Department of Computer Science, Columbia University, 1214 Amsterdam Ave., Mailcode 0401, New York, 10027, USA.
Department of Pediatrics, University of Pittsburgh School of Medicine, Pittsburgh, USA.
BMC Bioinformatics. 2022 Mar 25;23(1):104. doi: 10.1186/s12859-022-04618-w.
Necrotizing enterocolitis (NEC) is a common, potentially catastrophic intestinal disease among very low birthweight premature infants. Affecting up to 15% of neonates born weighing less than 1500 g, NEC causes sudden-onset, progressive intestinal inflammation and necrosis, which can lead to significant bowel loss, multi-organ injury, or death. No unifying cause of NEC has been identified, nor is there any reliable biomarker that indicates an individual patient's risk of the disease. Without a way to predict NEC in advance, the current medical strategy involves close clinical monitoring in an effort to treat babies with NEC as quickly as possible before irrecoverable intestinal damage occurs. In this report, we describe a novel machine learning application for generating dynamic, individualized NEC risk scores based on intestinal microbiota data, which can be determined from sequencing bacterial DNA from otherwise discarded infant stool.

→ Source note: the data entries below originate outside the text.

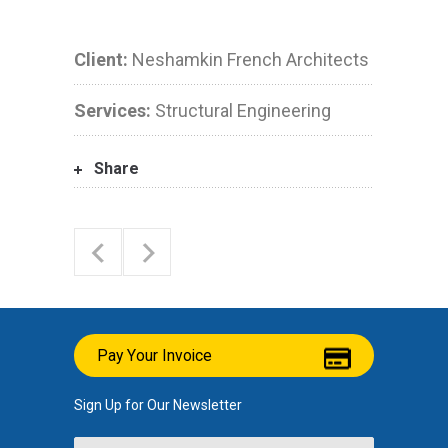
Client:
Neshamkin French Architects
Services:
Structural Engineering
Share
Pay Your Invoice
Sign Up for Our Newsletter
Name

A central insight that differentiates our work from past efforts was the recognition that disease prediction from stool microbiota represents a specific subtype of machine learning problem known as multiple instance learning (MIL).

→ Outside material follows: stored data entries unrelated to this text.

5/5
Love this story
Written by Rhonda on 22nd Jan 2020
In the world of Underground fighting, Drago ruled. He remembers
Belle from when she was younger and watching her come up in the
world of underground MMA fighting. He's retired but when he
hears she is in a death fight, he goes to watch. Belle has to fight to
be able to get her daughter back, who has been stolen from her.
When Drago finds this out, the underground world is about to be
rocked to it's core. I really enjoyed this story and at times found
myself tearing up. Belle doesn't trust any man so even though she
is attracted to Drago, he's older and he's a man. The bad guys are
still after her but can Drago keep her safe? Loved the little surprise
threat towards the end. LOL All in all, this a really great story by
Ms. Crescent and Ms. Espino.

We used a neural network-based MIL architecture, which we tested on independent datasets from two cohorts encompassing 3595 stool samples from 261 at-risk infants. Our report also introduces a new concept called the "growing bag" analysis, which applies MIL over time, allowing incorporation of past data into each new risk calculation. This approach allowed early, accurate NEC prediction, with a mean sensitivity of 86% and specificity of 90%. True-positive NEC predictions occurred an average of 8 days before disease onset. We also demonstrate that an attention-gated mechanism incorporated into our MIL algorithm permits interpretation of NEC risk, identifying several bacterial taxa that past work has associated with NEC, and potentially pointing the way toward new hypotheses about NEC pathogenesis. Our system is flexible, accepting microbiota data generated from targeted 16S or "shotgun" whole-genome DNA sequencing. It performs well in the setting of common, potentially confounding preterm neonatal clinical events such as perinatal cardiopulmonary depression, antibiotic administration, feeding disruptions, or transitions between breast feeding and formula.
We have developed and validated a robust MIL-based system for NEC prediction from harmlessly collected premature infant stool. While this system was developed for NEC prediction, our MIL approach may also be applicable to other diseases characterized by changes in the human microbiota.
坏死性小肠结肠炎(NEC)是极低出生体重早产儿中一种常见的、潜在灾难性的肠道疾病。影响到出生体重小于 1500 克的新生儿的 15%,NEC 导致突发性、进行性的肠道炎症和坏死,可能导致大量肠损失、多器官损伤或死亡。目前还没有发现 NEC 的统一病因,也没有任何可靠的生物标志物可以表明个体患者的患病风险。由于无法提前预测 NEC,目前的医疗策略包括密切的临床监测,以便在不可挽回的肠道损伤发生之前尽快治疗患有 NEC 的婴儿。在本报告中,我们描述了一种基于肠道微生物组数据生成动态、个体化 NEC 风险评分的新机器学习应用,该评分可通过对否则丢弃的婴儿粪便中的细菌 DNA 进行测序来确定。我们的工作与以往的努力的一个区别是认识到,从粪便微生物组预测疾病代表了一种称为多实例学习(MIL)的机器学习问题的特定亚型。
我们使用了基于神经网络的 MIL 架构,在包含 261 名高危婴儿的 3595 个粪便样本的两个队列的独立数据集上对其进行了测试。我们的报告还引入了一个新的概念,称为“成长袋”分析,它随着时间的推移应用 MIL,允许将过去的数据纳入每个新的风险计算中。这种方法允许早期、准确地预测 NEC,平均敏感性为 86%,特异性为 90%。真正的阳性 NEC 预测在疾病发作前平均提前 8 天发生。我们还证明,我们的 MIL 算法中包含的注意力门控机制允许对 NEC 风险进行解释,确定了过去与 NEC 相关的几个细菌分类群,并可能为 NEC 发病机制提供新的假说。我们的系统具有灵活性,可以接受来自靶向 16S 或“ shotgun”全基因组 DNA 测序的微生物组数据。它在常见的、可能干扰早产新生儿的临床事件(如围产期心肺抑制、抗生素治疗、喂养中断或母乳喂养和配方奶之间的转换)中表现良好。
我们已经开发并验证了一种基于 MIL 的稳健系统,用于从无害收集的早产儿粪便中预测 NEC。虽然这个系统是为 NEC 预测而开发的,但我们的 MIL 方法也可能适用于其他以人类微生物组变化为特征的疾病。